[Start of section]

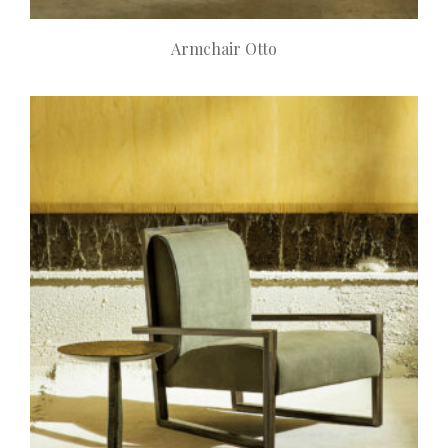
Armchair Otto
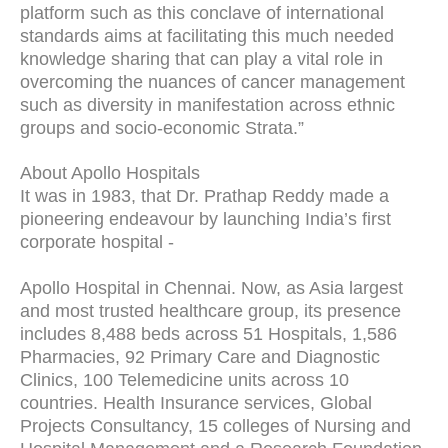
platform such as this conclave of international
standards aims at facilitating this much needed
knowledge sharing that can play a vital role in
overcoming the nuances of cancer management
such as diversity in manifestation across ethnic
groups and socio-economic Strata.”
About Apollo Hospitals
It was in 1983, that Dr. Prathap Reddy made a
pioneering endeavour by launching India’s first
corporate hospital -
Apollo Hospital in Chennai. Now, as Asia largest
and most trusted healthcare group, its presence
includes 8,488 beds across 51 Hospitals, 1,586
Pharmacies, 92 Primary Care and Diagnostic
Clinics, 100 Telemedicine units across 10
countries. Health Insurance services, Global
Projects Consultancy, 15 colleges of Nursing and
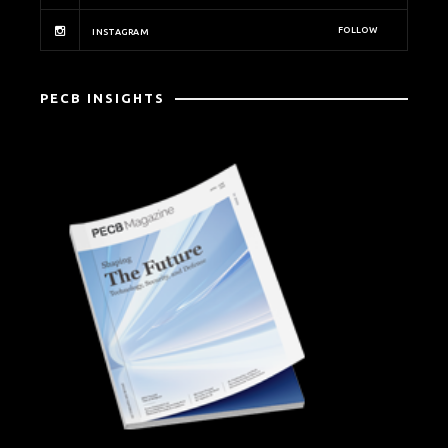
FOLLOW
INSTAGRAM
PECB INSIGHTS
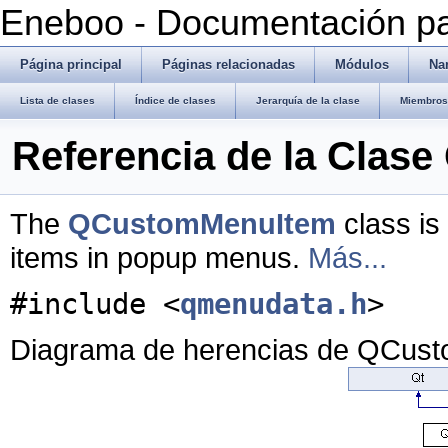
Eneboo - Documentación pa
Página principal
Páginas relacionadas
Módulos
Na
Lista de clases
Índice de clases
Jerarquía de la clase
Miembros 
Referencia de la Cla
The
QCustomMenuItem
class is
items in popup menus.
Más...
#include <
qmenudata.h
>
Diagrama de herencias de QCus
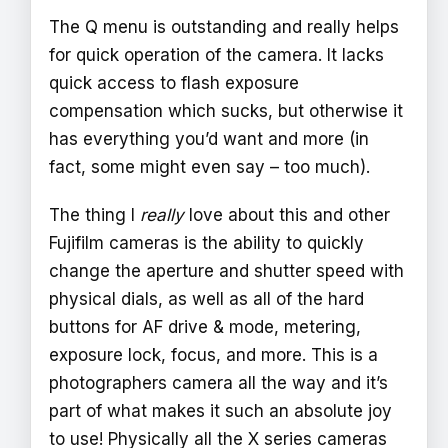
The Q menu is outstanding and really helps
for quick operation of the camera. It lacks
quick access to flash exposure
compensation which sucks, but otherwise it
has everything you’d want and more (in
fact, some might even say – too much).
The thing I
really
love about this and other
Fujifilm cameras is the ability to quickly
change the aperture and shutter speed with
physical dials, as well as all of the hard
buttons for AF drive & mode, metering,
exposure lock, focus, and more. This is a
photographers camera all the way and it’s
part of what makes it such an absolute joy
to use! Physically all the X series cameras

[End of section]

## Work instructions
Read the data above and pull out each line that holds the string "across".

## Expected answer
such as diversity in manifestation across ethnic
includes 8,488 beds across 51 Hospitals, 1,586
Clinics, 100 Telemedicine units across 10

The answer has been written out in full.